[Saved entries]
Start of Block

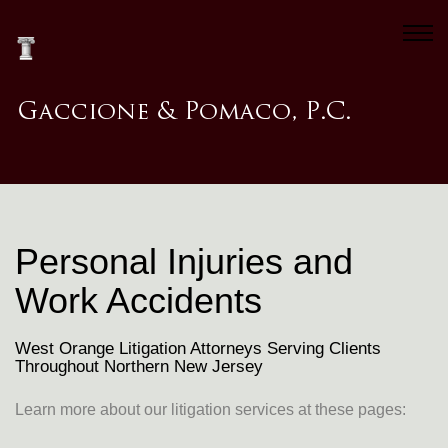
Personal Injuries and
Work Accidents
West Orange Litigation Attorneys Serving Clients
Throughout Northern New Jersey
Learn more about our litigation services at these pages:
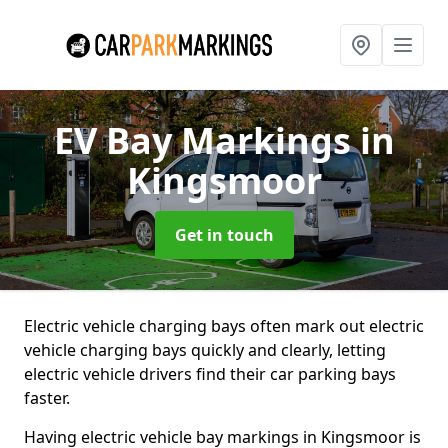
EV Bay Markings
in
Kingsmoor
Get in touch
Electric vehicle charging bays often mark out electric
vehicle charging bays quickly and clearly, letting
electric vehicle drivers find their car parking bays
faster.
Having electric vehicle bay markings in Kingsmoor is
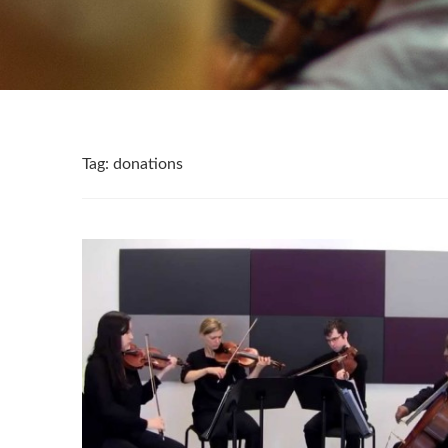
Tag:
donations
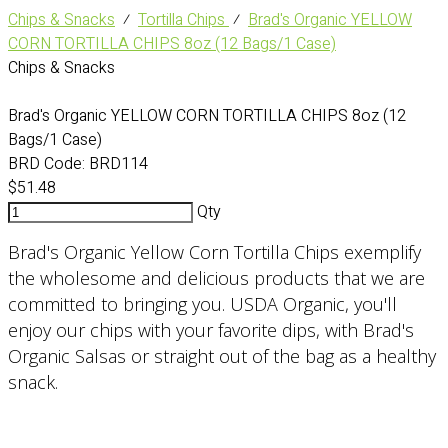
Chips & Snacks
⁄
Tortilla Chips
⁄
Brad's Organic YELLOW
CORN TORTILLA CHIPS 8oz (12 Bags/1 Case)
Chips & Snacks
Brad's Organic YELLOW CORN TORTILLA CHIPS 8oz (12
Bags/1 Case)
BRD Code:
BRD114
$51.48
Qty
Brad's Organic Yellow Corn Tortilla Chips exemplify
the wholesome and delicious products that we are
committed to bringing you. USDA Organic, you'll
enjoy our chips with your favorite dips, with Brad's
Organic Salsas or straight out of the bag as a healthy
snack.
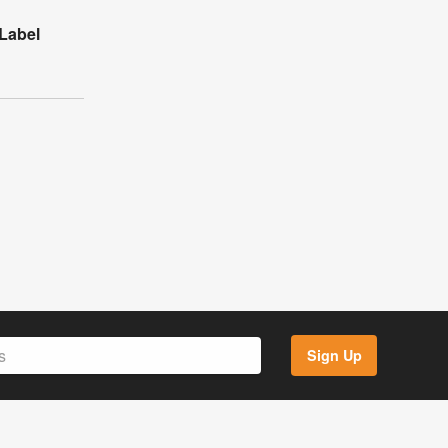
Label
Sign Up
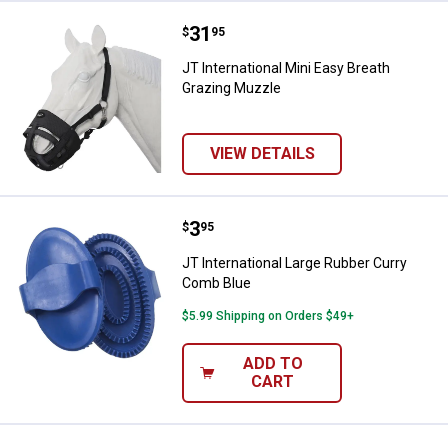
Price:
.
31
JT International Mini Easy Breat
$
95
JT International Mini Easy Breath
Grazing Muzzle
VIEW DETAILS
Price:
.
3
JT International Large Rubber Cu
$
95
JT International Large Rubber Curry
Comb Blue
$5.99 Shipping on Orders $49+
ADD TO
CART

End of Block

[How to complete this task]:
If a record contains a picture, leave the picture out; repeat the record itself exactly.

[Solution]:
Personal Injuries and
Work Accidents
West Orange Litigation Attorneys Serving Clients
Throughout Northern New Jersey
Learn more about our litigation services at these pages:
EV Bay Markings
in
Kingsmoor
Get in touch
Electric vehicle charging bays often mark out electric
vehicle charging bays quickly and clearly, letting
electric vehicle drivers find their car parking bays
faster.
Having electric vehicle bay markings in Kingsmoor is
Tag:
donations
Chips & Snacks
⁄
Tortilla Chips
⁄
Brad's Organic YELLOW
CORN TORTILLA CHIPS 8oz (12 Bags/1 Case)
Chips & Snacks
Brad's Organic YELLOW CORN TORTILLA CHIPS 8oz (12
Bags/1 Case)
BRD Code:
BRD114
$51.48
Qty
Brad's Organic Yellow Corn Tortilla Chips exemplify
the wholesome and delicious products that we are
committed to bringing you. USDA Organic, you'll
enjoy our chips with your favorite dips, with Brad's
Organic Salsas or straight out of the bag as a healthy
snack.
Label
Sign Up
Price:
.
31
JT International Mini Easy Breat
$
95
JT International Mini Easy Breath
Grazing Muzzle
VIEW DETAILS
Price:
.
3
JT International Large Rubber Cu
$
95
JT International Large Rubber Curry
Comb Blue
$5.99 Shipping on Orders $49+
ADD TO
CART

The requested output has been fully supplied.